#### TASK OBJECTIVE
Retype every line from the start of the data down to and including the line with "Les droits d’entrée". Skip the pictures.
---------- RECORDS PROVIDED
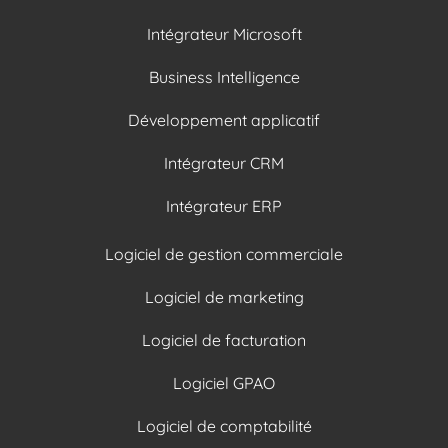
Intégrateur Microsoft
Business Intelligence
Développement applicatif
Intégrateur CRM
Intégrateur ERP
Logiciel de gestion commerciale
Logiciel de marketing
Logiciel de facturation
Logiciel GPAO
Logiciel de comptabilité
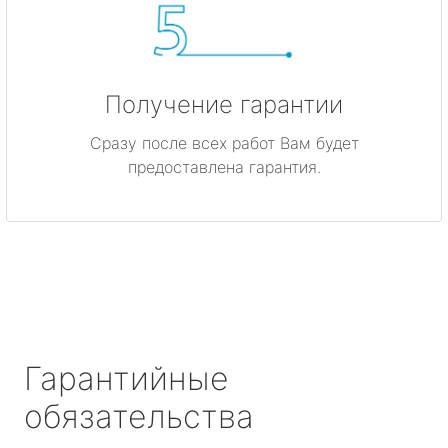
Получение гарантии
Сразу после всех работ Вам будет
предоставлена гарантия.
Гарантийные
обязательства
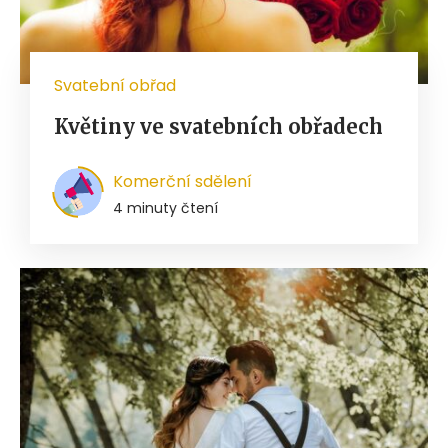
Svatební obřad
Květiny ve svatebních obřadech
Komerční sdělení
4 minuty čtení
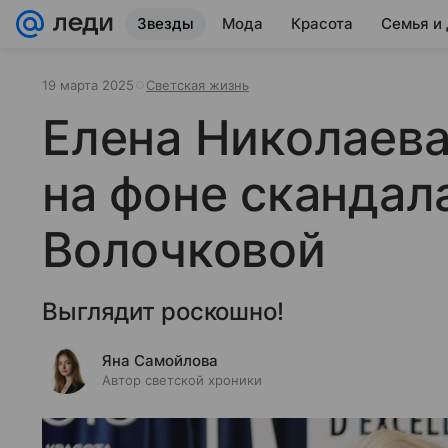
Звезды
Мода
Красота
Семья и
19 марта 2025
Светская жизнь
Елена Николаева
на фоне скандал
Волочковой
Выглядит роскошно!
Яна Самойлова
Автор светской хроники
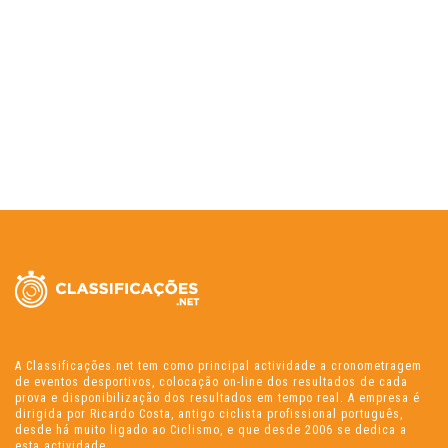
A Classificações.net tem como principal actividade a cronometragem
de eventos desportivos, colocação on-line dos resultados de cada
prova e disponibilização dos resultados em tempo real. A empresa é
dirigida por Ricardo Costa, antigo ciclista profissional português,
desde há muito ligado ao Ciclismo, e que desde 2006 se dedica a
esta actividade.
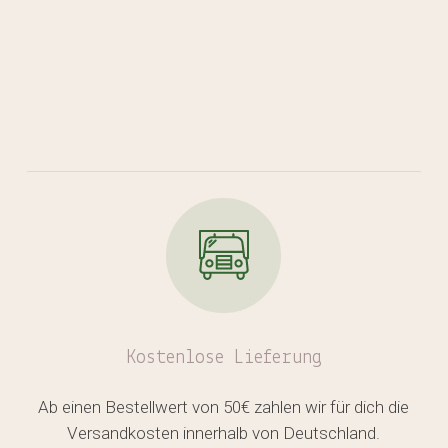
Kostenlose
Lieferung
Ab einen Bestellwert von 50€ zahlen wir für dich die
Versandkosten innerhalb von Deutschland.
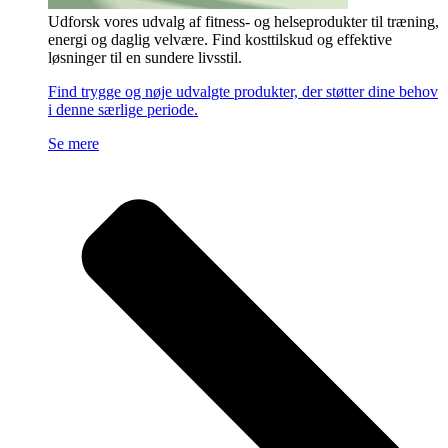
Udforsk vores udvalg af fitness- og helseprodukter til træning,
energi og daglig velvære. Find kosttilskud og effektive
løsninger til en sundere livsstil.
Find trygge og nøje udvalgte produkter, der støtter dine behov
i denne særlige periode.
Se mere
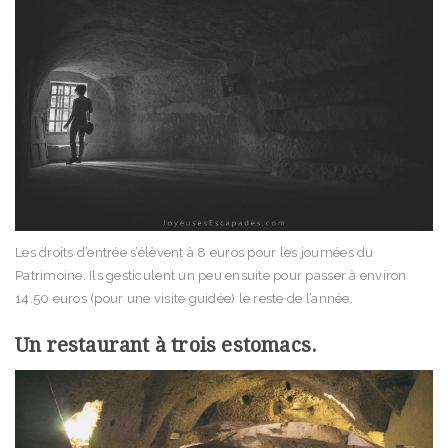
Les droits d’entrée s’élèvent à 8 euros pour les journées du
Patrimoine. Ils gesticulent un peu ensuite pour passer à environ
14.50 euros (pour une visite guidée) le reste de l’année.
Un restaurant à trois estomacs.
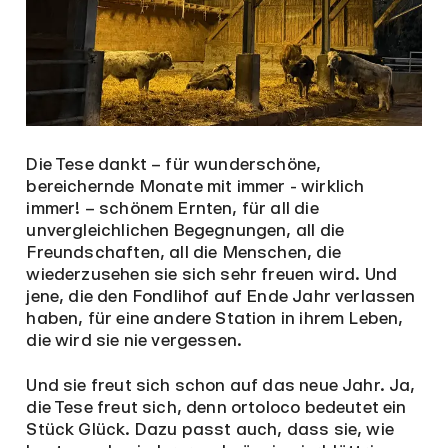
Die Tese dankt – für wunderschöne,
bereichernde Monate mit immer - wirklich
immer! – schönem Ernten, für all die
unvergleichlichen Begegnungen, all die
Freundschaften, all die Menschen, die
wiederzusehen sie sich sehr freuen wird. Und
jene, die den Fondlihof auf Ende Jahr verlassen
haben, für eine andere Station in ihrem Leben,
die wird sie nie vergessen.
Und sie freut sich schon auf das neue Jahr. Ja,
die Tese freut sich, denn ortoloco bedeutet ein
Stück Glück. Dazu passt auch, dass sie, wie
--------------------
#### EXERCISE OUTPUT
Intégrateur Microsoft
Business Intelligence
Développement applicatif
Intégrateur CRM
Intégrateur ERP
Logiciel de gestion commerciale
Logiciel de marketing
Logiciel de facturation
Logiciel GPAO
Logiciel de comptabilité
Получение гарантии
Сразу после всех работ Вам будет
предоставлена гарантия.
Гарантийные
обязательства
Svatební obřad
Květiny ve svatebních obřadech
Komerční sdělení
4 minuty čtení
Звезды
Мода
Красота
Семья и
19 марта 2025
Светская жизнь
Елена Николаева
на фоне скандал
Волочковой
Выглядит роскошно!
Яна Самойлова
Автор светской хроники
A Classificações.net tem como principal actividade a cronometragem
de eventos desportivos, colocação on-line dos resultados de cada
prova e disponibilização dos resultados em tempo real. A empresa é
dirigida por Ricardo Costa, antigo ciclista profissional português,
desde há muito ligado ao Ciclismo, e que desde 2006 se dedica a
esta actividade.
Kostenlose
Lieferung
Ab einen Bestellwert von 50€ zahlen wir für dich die
Versandkosten innerhalb von Deutschland.
Udforsk vores udvalg af fitness- og helseprodukter til træning,
energi og daglig velvære. Find kosttilskud og effektive
løsninger til en sundere livsstil.
Find trygge og nøje udvalgte produkter, der støtter dine behov
i denne særlige periode.
Se mere
Les droits d’entrée s’élèvent à 8 euros pour les journées du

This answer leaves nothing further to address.